Corinthians venceu Boca Juniors por 2 a 0 na decisão da Libertadores

Corinthians venceu Boca Juniors por 2 a 0 na decisão da Libertadores

A conquista inédita da Copa Santander Libertadores e a consequente presença no Mundial de Clubes da Fifa em dezembro deverá fazer com que o Corinthians tenha um aumento de R$ 50 milhões em seu caixa até o final do ano. Essa pelo menos é a previsão feita por Luis Paulo Rosenberg, vice-presidente do clube paulista.
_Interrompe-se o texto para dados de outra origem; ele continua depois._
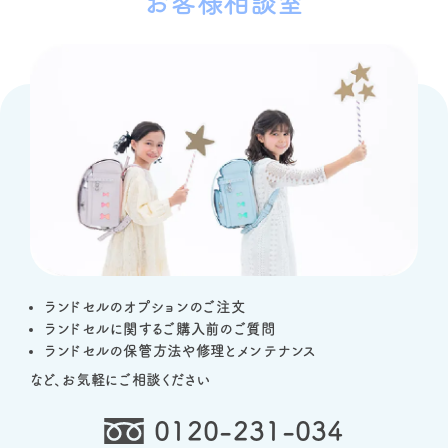
お客様相談室
ランドセルのオプションのご注文
ランドセルに関するご購入前のご質問
ランドセルの保管方法や修理とメンテナンス
など、お気軽にご相談ください
0120-231-034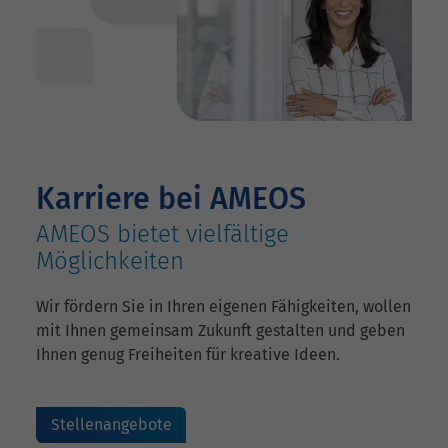
Karriere bei AMEOS
AMEOS bietet vielfältige
Möglichkeiten
Wir fördern Sie in Ihren eigenen Fähigkeiten, wollen
mit Ihnen gemeinsam Zukunft gestalten und geben
Ihnen genug Freiheiten für kreative Ideen.
Stellenangebote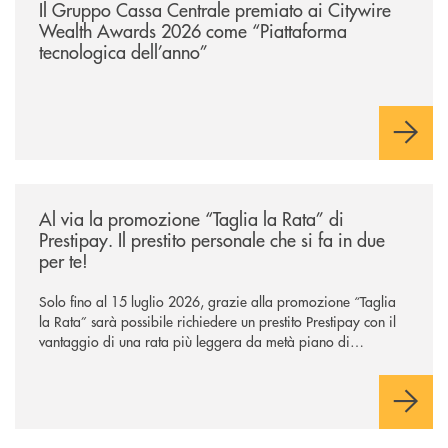
Il Gruppo Cassa Centrale premiato ai Citywire
Wealth Awards 2026 come “Piattaforma
tecnologica dell’anno”
/news/al-via-la-promozione-taglia-la-rata-di-prestipay-il-prestito-perso
Al via la promozione “Taglia la Rata” di
Prestipay. Il prestito personale che si fa in due
per te!
Solo fino al 15 luglio 2026, grazie alla promozione “Taglia
la Rata” sarà possibile richiedere un prestito Prestipay con il
vantaggio di una rata più leggera da metà piano di
rimborso.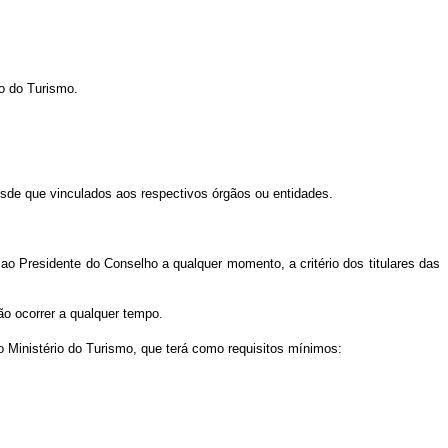
o do Turismo.
esde que vinculados aos respectivos órgãos ou entidades.
 Presidente do Conselho a qualquer momento, a critério dos titulares das
o ocorrer a qualquer tempo.
o Ministério do Turismo, que terá como requisitos mínimos:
Em entrevista ao programa Máquina do Esporte na Rádio Bradesco Esportes FM na última segunda-feira, Rosenberg projetou que, só com a venda de pacotes oficiais para os jogos do Mundial o clube pode embolsar R$ 10 milhões. O cálculo dos R$ 50 mi envolve ainda a venda de produtos licenciados, a renegociação de patrocínios e, também, as premiações por conta da disputa da competição da Fifa.

"Se vendermos dez mil pacotes de viagem para o Japão já teremos dez milhões de reais a mais. O que está tendo de venda nas lojas é algo que não víamos fazia tempo. A minha condição de negociação de patrocínio da camisa, alavanca, assim como o meu diálogo com a Nike. É uma mudança gigantesca. Dá para pensar conservadoramente em 50 milhões a mais para o Corinthians", afirmou o dirigente.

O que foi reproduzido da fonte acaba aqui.